# Parameters of a Gaussian
In this notebook I fit some data to find the parameters of a Gaussian used to generate that data. This is all pulled completely from Kyle Lo's post found here: http://kyleclo.github.io/maximum-likelihood-in-tensorflow-pt-1/.

In [1]:
import numpy as np
import tensorflow as tf
import matplotlib.pyplot as plt
%matplotlib inline

In [2]:
#Set the true parameters
TRUE_MU     = 10.
TRUE_SIGMA  = 5.0
SAMPLE_SIZE = 100

In [3]:
#Make the training data
np.random.seed(0)
x_obs = np.random.normal(loc  = TRUE_MU,
                        scale = TRUE_SIGMA,
                        size  = SAMPLE_SIZE)

In [4]:
#Rescale sub-obtimally. In reality one would use
#the mean and standard deviation
CENTER = x_obs.min()
SCALE  = x_obs.max() - x_obs.min()
x_obs = (x_obs - CENTER) / SCALE

Below, we swtich from working with $\sigma$ to working with the variance $\phi=\sigma^2$. This is to prevent the optimizer from going to negative standard deviations, but amounts to putting a prior on $\sigma$.

In [5]:
#Define a PGM
#Placeholder for the data
x = tf.placeholder(dtype=tf.float32)

INIT_MU_PARAMS  = {'loc': 0.0, 'scale':1.0}
INIT_PHI_PARAMS = {'loc': 0.0, 'scale':1.0}
RANDOM_SEED = 0

#Parameters
mu  = tf.Variable(initial_value=np.random.normal(**INIT_MU_PARAMS),
                  dtype=tf.float32)
phi = tf.Variable(initial_value=np.random.normal(**INIT_PHI_PARAMS),
                  dtype=tf.float32)
sigma = tf.square(phi)

In [6]:
#Define the loss function,
gaussian_dist = tf.contrib.distributions.Normal(loc=mu, scale=sigma)
log_prob = gaussian_dist.log_prob(value=x)
neg_log_likelihood = -1.0 * tf.reduce_sum(log_prob)

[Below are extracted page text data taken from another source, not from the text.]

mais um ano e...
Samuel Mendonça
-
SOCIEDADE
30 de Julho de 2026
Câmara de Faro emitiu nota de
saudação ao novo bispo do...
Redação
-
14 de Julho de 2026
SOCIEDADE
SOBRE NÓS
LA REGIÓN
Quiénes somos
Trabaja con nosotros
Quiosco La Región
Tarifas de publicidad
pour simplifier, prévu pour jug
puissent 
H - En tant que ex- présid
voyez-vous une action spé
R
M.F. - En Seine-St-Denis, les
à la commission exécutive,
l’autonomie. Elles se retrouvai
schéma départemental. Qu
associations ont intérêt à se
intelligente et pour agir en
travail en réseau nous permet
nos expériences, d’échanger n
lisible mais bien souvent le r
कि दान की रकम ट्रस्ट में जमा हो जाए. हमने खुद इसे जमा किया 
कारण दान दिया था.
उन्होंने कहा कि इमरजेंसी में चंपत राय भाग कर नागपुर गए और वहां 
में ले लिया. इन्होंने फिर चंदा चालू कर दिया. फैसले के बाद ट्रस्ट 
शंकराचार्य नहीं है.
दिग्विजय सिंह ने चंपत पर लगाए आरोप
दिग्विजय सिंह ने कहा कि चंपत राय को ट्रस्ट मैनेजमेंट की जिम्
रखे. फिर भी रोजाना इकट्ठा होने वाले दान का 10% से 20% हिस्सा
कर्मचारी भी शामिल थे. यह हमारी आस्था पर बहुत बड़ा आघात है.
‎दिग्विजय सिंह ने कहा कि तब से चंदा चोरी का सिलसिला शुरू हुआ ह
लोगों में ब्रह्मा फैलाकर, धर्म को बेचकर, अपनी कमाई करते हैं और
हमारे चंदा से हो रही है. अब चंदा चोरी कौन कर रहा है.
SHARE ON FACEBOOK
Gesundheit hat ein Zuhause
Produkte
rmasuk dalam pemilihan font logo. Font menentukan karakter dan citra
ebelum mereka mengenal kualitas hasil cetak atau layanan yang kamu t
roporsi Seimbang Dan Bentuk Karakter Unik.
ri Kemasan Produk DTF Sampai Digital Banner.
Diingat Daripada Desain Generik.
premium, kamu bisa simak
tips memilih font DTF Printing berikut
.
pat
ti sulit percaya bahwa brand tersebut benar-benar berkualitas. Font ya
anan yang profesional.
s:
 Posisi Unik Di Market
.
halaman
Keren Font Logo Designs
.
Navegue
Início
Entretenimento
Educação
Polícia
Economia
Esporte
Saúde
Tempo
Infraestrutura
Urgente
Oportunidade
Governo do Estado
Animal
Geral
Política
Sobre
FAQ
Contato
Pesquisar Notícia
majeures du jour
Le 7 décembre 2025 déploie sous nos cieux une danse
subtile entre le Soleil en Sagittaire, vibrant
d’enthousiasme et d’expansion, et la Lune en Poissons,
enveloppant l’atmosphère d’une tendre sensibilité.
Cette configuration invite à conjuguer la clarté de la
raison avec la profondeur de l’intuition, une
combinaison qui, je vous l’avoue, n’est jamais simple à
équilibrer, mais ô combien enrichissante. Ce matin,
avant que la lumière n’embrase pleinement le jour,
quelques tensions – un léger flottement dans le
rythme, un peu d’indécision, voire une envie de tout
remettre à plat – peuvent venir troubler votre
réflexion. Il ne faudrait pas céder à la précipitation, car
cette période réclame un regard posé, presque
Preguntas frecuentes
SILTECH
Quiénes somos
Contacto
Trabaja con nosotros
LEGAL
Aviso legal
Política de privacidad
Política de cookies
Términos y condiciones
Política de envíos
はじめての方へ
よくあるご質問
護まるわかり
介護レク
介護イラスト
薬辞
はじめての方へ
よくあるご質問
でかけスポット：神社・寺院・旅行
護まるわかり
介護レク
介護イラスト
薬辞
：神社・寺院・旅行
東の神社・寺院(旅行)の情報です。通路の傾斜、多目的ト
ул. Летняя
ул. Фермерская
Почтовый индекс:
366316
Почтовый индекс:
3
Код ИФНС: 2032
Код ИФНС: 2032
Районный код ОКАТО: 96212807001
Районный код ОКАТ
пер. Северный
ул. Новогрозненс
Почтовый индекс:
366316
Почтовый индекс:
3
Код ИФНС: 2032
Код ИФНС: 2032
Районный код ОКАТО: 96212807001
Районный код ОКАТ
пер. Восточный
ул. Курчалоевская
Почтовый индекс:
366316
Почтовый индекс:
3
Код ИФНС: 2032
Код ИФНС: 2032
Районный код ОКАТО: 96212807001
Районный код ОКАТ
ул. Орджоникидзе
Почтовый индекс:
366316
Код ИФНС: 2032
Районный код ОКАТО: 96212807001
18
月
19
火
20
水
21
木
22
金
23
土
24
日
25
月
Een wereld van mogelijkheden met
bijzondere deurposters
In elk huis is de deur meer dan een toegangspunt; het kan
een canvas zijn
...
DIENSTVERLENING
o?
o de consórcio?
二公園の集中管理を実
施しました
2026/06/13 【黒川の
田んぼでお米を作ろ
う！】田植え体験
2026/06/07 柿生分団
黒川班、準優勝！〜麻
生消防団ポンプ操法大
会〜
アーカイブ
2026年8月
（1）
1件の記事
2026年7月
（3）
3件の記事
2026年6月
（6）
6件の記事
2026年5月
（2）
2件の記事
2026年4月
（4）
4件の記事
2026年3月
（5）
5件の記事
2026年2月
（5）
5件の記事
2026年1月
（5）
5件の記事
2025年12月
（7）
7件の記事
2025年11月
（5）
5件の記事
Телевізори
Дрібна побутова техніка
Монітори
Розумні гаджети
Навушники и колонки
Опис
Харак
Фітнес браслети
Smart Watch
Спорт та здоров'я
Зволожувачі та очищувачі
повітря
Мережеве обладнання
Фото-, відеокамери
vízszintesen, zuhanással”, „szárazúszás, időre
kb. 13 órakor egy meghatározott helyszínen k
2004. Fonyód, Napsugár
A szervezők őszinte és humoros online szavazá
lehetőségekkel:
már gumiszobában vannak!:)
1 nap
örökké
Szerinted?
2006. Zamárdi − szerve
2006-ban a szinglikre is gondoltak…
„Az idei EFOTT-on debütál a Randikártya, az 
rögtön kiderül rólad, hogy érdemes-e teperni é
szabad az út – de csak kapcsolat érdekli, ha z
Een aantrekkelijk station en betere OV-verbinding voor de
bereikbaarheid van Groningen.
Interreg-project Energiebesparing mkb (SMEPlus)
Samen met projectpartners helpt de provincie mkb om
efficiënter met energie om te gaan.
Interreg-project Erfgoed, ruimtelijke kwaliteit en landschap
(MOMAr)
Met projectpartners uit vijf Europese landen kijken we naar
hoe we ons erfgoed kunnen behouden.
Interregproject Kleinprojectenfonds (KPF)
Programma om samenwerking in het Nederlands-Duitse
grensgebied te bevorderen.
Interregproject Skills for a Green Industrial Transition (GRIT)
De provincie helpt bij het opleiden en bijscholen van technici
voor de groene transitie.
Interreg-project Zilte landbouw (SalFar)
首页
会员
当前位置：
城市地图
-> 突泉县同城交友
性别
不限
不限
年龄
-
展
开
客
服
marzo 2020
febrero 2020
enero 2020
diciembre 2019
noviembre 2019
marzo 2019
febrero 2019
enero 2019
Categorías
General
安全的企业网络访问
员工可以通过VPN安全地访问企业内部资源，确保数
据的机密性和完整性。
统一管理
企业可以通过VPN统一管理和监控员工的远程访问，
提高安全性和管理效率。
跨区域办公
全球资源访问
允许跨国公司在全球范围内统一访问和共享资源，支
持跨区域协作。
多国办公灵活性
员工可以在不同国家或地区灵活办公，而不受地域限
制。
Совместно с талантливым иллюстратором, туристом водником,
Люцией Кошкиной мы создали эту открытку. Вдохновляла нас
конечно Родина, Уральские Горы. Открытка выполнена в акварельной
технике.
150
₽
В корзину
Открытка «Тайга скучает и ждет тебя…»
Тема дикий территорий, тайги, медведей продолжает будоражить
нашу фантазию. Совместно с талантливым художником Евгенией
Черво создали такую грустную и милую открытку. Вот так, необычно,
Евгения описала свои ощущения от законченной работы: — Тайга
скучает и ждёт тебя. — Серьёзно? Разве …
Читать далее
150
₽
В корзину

grad = tf.gradients(neg_log_likelihood, [mu, phi])

In [7]:
#Set up the optimization scheme
LEARNING_RATE = 0.001
MAX_ITER = 10000
TOL_PARAM, TOL_LOSS, TOL_GRAD = 1e-8, 1e-8, 1e-8

In [8]:
optimizer = tf.train.AdamOptimizer(learning_rate=LEARNING_RATE)
train_op  = optimizer.minimize(loss=neg_log_likelihood)

In [9]:
with tf.Session() as sess:
    sess.run(fetches=tf.global_variables_initializer())
    
    i = 1
    obs_mu, obs_phi, obs_sigma = sess.run(fetches=[[mu], [phi], [sigma]])
    obs_loss = sess.run(fetches=[neg_log_likelihood], feed_dict={x: x_obs})
    obs_grad = sess.run(fetches=[grad], feed_dict={x: x_obs})
    
    while True:
        sess.run(fetches=train_op, feed_dict={x: x_obs})
        
        #update parameters
        new_mu, new_phi, new_sigma = sess.run(fetches=[mu, phi, sigma])
        diff_norm = np.linalg.norm(np.subtract([new_mu, new_phi],
                                              [obs_mu[-1], obs_phi[-1]]))
        #update loss
        new_loss = sess.run(fetches=neg_log_likelihood, feed_dict={x: x_obs})
        loss_diff = np.abs(new_loss - obs_loss[-1])
        
        #update gradient
        new_grad = sess.run(fetches=grad, feed_dict={x: x_obs})
        grad_norm = np.linalg.norm(new_grad)
        
        obs_mu.append(new_mu)
        obs_phi.append(new_phi)
        obs_sigma.append(new_sigma)
        obs_loss.append(new_loss)
        obs_grad.append(new_grad)
        
        if diff_norm < TOL_PARAM:
            print('Parameter convergence in {} iterations.'.format(i))
            break
        if loss_diff < TOL_LOSS:
            print('Loss function convergence in {} iterations.'.format(i))
            break
        if grad_norm < TOL_GRAD:
            print('Gradient convergence in {} iterations.'.format(i))
            break
        if i >= MAX_ITER:
            print('Max iterations reached without convergence.')
            break
        i += 1

Loss function convergence in 1202 iterations.


In [10]:
final_mu = obs_mu[-1]
final_sigma = obs_sigma[-1]
print("Final parameters:",final_mu, final_sigma)
print("True parameters: ",np.mean(x_obs), np.std(x_obs))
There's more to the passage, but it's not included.